Full-time

Deepgram is hiring a Platform Engineer – AI/ML Infrastructure

About the Role

Deepgram is hiring a Platform Engineer – AI/ML Infrastructure at the senior or staff level. You will build and operate the hybrid infrastructure foundation that powers advanced AI/ML research and product development.
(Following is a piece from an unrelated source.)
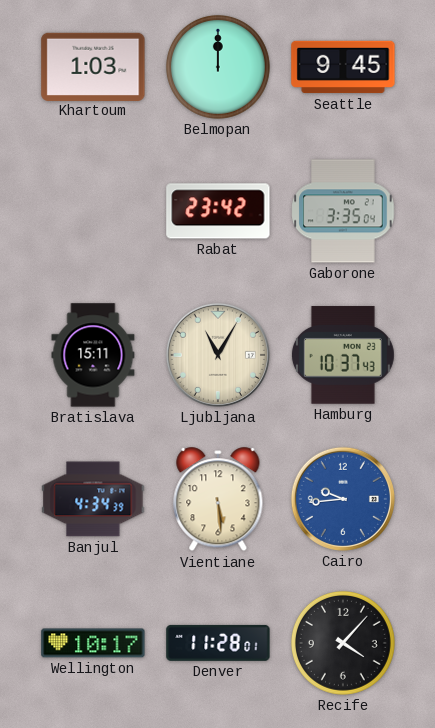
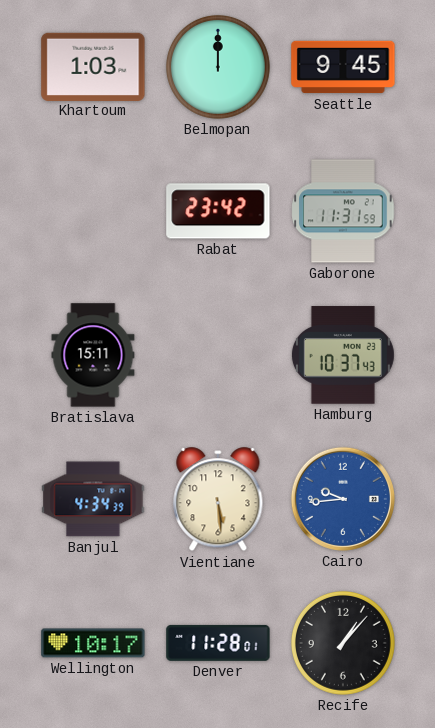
Gaborone: 3:35 -> 11:31
Ljubljana: 11:05 -> none
Recife: 4:07 -> 1:07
Your core mission is to architect, build, and run the platform spanning AWS and bare metal data centers to train and deploy complex models at scale.

What You'll Do

  • Architect and maintain our core computing platform using Kubernetes on AWS and on-premise.
  • Develop and manage our entire infrastructure using Infrastructure-as-Code principles with Terraform.
  • Design, build, and optimize AI/ML job scheduling and orchestration systems, integrating Slurm with Kubernetes clusters.
  • Provision, manage, and maintain on-premise bare metal server infrastructure for high-performance GPU computing.
  • Implement and manage the platform's networking (CNI, service mesh) and storage (CSI, S3) solutions across hybrid environments.
  • Develop a comprehensive observability stack (monitoring, logging, tracing) and create automation for operational tasks.
  • Collaborate with AI researchers and ML engineers to build tools and workflows that accelerate their development cycle.
  • Automate the lifecycle of single-tenant, managed deployments.

What We're Looking For

  • 5+ years of experience in Platform Engineering, DevOps, or Site Reliability Engineering.
  • Proven, hands-on experience building and managing production infrastructure with Terraform.
  • Expert-level knowledge of Kubernetes architecture and operations in a large-scale environment.
  • Experience with high-performance compute job schedulers, specifically Slurm, for managing GPU-intensive AI workloads.
  • Experience managing bare metal infrastructure, including server provisioning, configuration, and lifecycle management.
  • Strong scripting and automation skills (e.g., Python, Go, Bash).

Nice to Have

  • Experience with CI/CD systems (e.g., GitLab CI, Jenkins, ArgoCD) and building developer tooling.
  • Familiarity with FinOps principles and cloud cost optimization strategies.
  • Knowledge of Kubernetes networking (e.g., Calico, Cilium) and storage (e.g., Ceph, Rook) solutions.
  • Experience in a multi-region or hybrid cloud environment.

Technical Stack

  • Kubernetes, AWS, Terraform, Slurm
  • Python, Go, Bash
  • GitLab CI, Jenkins, ArgoCD
  • Calico, Cilium, Ceph, Rook

Team & Environment

You will collaborate closely with AI researchers and ML engineers to build the platform that accelerates their work.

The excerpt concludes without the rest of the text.